The Ubuntu OS on smartphones and tablets has been grabbing headlines and gaining support quickly since the plans were formally unveiled at the beginning of 2013. ZDNet met the man behind Ubuntu to see what he had to say about the project.
Written by Ben Woods, Contributor
Mark Shuttlework
Canonical founder Mark Shuttleworth shows off Ubuntu on a Nexus 10 tablet

ZDNet met with Mark Shuttleworth, the founder of Canonical, the company behind Ubuntu, at Mobile World Congress to talk about Ubuntu across tablets, smartphones and more.

Ubuntu OS on the desktop is becoming an increasingly recognisable brand and has a long heritage in the open source community, but rather than confine itself to the one platform, Canonical set out on the path to use the same core kernel and deliver the same platform across smartphones, tablets, the desktop and TVs.

Clearly not one to turn down a challenge, Shuttleworth was one of the first space tourists, 2013 has gotten off to a flying start for the ambitious South African entrepreneur and has already seen the unveiling of the platform on smartphones and tablets.

Q: There's been a lot of buzz around Ubuntu and its device strategy ahead of Mobile World Congress, are there more announcements on the horizon?

A: This is a big one for us. We have a silicon partner that we'll announce after the show, but they are a very significant force in the mobile ecosystem and they are optimising prototypes.

It feels like it has been quite a long road, with hints of what was to come with launch of Ubuntu for Android.

Around four years ago we mapped out the vision — phone, tablet, PC, TV — and we built a design team and took that on as the challenge. The result you see is really elegant. This [the tablet version] is the missing link, the bridge, between what we showed you six weeks ago and the PC stuff. In a sense we've been hiding in plain sight. You can go back to 2009 and look at things that landed in the distro and see now why those pieces came together.

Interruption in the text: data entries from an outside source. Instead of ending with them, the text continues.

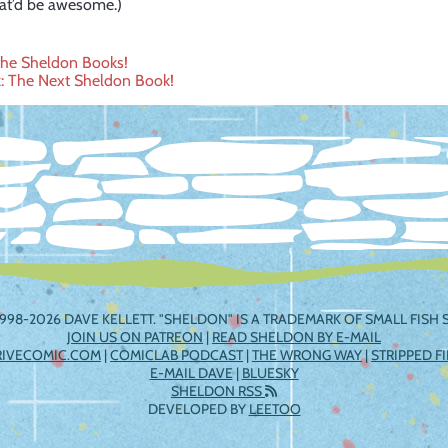
hat’d be awesome.)
the Sheldon Books!
: The Next Sheldon Book!
ation
998-2026 DAVE KELLETT. "SHELDON" IS A TRADEMARK OF SMALL FISH S
JOIN US ON PATREON
|
READ SHELDON BY E-MAIL
RIVECOMIC.COM
|
COMICLAB PODCAST
|
THE WRONG WAY
|
STRIPPED F
E-MAIL DAVE
|
BLUESKY
SHELDON RSS
DEVELOPED BY
LEETOO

It seems like each form factor for Ubuntu could essentially act as a companion device for another, for example, with tablets and smartphones. Given that, do you foresee retailers bundling Ubuntu tablets with Ubuntu smartphones?

In one version of the vision, you just get a smartphone and then you dock it to a bigger piece of glass and you get a tablet and you undock it and you have a smartphone. It's just one device.

What's the enterprise angle?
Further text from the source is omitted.